▶ **PROBLEM DETAILS**:
The lines that make up this material should each be returned exactly.

BEGIN INPUT RECORDS

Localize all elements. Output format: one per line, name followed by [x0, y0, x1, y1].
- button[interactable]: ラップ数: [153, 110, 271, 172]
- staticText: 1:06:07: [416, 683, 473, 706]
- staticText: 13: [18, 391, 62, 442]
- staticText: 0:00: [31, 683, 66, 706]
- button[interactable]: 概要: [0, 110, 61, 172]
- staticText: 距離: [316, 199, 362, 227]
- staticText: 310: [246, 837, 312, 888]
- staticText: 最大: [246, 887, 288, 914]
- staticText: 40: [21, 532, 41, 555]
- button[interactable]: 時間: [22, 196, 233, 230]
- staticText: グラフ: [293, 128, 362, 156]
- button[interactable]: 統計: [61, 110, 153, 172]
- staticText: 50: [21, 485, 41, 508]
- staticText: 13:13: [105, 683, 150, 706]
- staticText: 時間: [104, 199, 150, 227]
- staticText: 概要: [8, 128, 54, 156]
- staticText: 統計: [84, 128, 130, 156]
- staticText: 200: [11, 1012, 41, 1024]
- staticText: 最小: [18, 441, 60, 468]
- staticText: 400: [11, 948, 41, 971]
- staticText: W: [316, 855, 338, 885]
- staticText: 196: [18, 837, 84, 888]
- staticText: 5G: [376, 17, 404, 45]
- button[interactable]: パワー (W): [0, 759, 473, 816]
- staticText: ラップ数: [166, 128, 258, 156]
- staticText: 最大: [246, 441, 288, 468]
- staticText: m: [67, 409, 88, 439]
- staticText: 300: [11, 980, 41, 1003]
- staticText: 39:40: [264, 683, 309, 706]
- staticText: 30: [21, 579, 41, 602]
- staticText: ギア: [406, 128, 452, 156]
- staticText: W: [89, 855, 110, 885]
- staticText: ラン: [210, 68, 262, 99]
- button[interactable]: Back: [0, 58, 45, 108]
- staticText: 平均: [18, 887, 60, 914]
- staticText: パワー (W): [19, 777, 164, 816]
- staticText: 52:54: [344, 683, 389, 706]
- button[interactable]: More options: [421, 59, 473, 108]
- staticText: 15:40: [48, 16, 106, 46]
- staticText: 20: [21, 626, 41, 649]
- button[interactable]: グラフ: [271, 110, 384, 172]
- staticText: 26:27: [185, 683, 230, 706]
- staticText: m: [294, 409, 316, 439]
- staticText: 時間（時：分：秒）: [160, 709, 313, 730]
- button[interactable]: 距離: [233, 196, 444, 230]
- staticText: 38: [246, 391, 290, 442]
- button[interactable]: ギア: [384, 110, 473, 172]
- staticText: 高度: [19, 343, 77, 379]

END INPUT RECORDS

▶ **THE COMPLETED TASK**:
Localize all elements. Output format: one per line, name followed by [x0, y0, x1, y1].
- button[interactable]: ラップ数: [153, 110, 271, 172]
- staticText: 1:06:07: [416, 683, 473, 706]
- staticText: 13: [18, 391, 62, 442]
- staticText: 0:00: [31, 683, 66, 706]
- button[interactable]: 概要: [0, 110, 61, 172]
- staticText: 距離: [316, 199, 362, 227]
- staticText: 310: [246, 837, 312, 888]
- staticText: 最大: [246, 887, 288, 914]
- staticText: 40: [21, 532, 41, 555]
- button[interactable]: 時間: [22, 196, 233, 230]
- staticText: グラフ: [293, 128, 362, 156]
- button[interactable]: 統計: [61, 110, 153, 172]
- staticText: 50: [21, 485, 41, 508]
- staticText: 13:13: [105, 683, 150, 706]
- staticText: 時間: [104, 199, 150, 227]
- staticText: 概要: [8, 128, 54, 156]
- staticText: 統計: [84, 128, 130, 156]
- staticText: 200: [11, 1012, 41, 1024]
- staticText: 最小: [18, 441, 60, 468]
- staticText: 400: [11, 948, 41, 971]
- staticText: W: [316, 855, 338, 885]
- staticText: 196: [18, 837, 84, 888]
- staticText: 5G: [376, 17, 404, 45]
- button[interactable]: パワー (W): [0, 759, 473, 816]
- staticText: ラップ数: [166, 128, 258, 156]
- staticText: 最大: [246, 441, 288, 468]
- staticText: m: [67, 409, 88, 439]
- staticText: 300: [11, 980, 41, 1003]
- staticText: 39:40: [264, 683, 309, 706]
- staticText: 30: [21, 579, 41, 602]
- staticText: ギア: [406, 128, 452, 156]
- staticText: W: [89, 855, 110, 885]
- staticText: ラン: [210, 68, 262, 99]
- button[interactable]: Back: [0, 58, 45, 108]
- staticText: 平均: [18, 887, 60, 914]
- staticText: パワー (W): [19, 777, 164, 816]
- staticText: 52:54: [344, 683, 389, 706]
- button[interactable]: More options: [421, 59, 473, 108]
- staticText: 15:40: [48, 16, 106, 46]
- staticText: 20: [21, 626, 41, 649]
- button[interactable]: グラフ: [271, 110, 384, 172]
- staticText: 26:27: [185, 683, 230, 706]
- staticText: m: [294, 409, 316, 439]
- staticText: 時間（時：分：秒）: [160, 709, 313, 730]
- button[interactable]: 距離: [233, 196, 444, 230]
- staticText: 38: [246, 391, 290, 442]
- button[interactable]: ギア: [384, 110, 473, 172]
- staticText: 高度: [19, 343, 77, 379]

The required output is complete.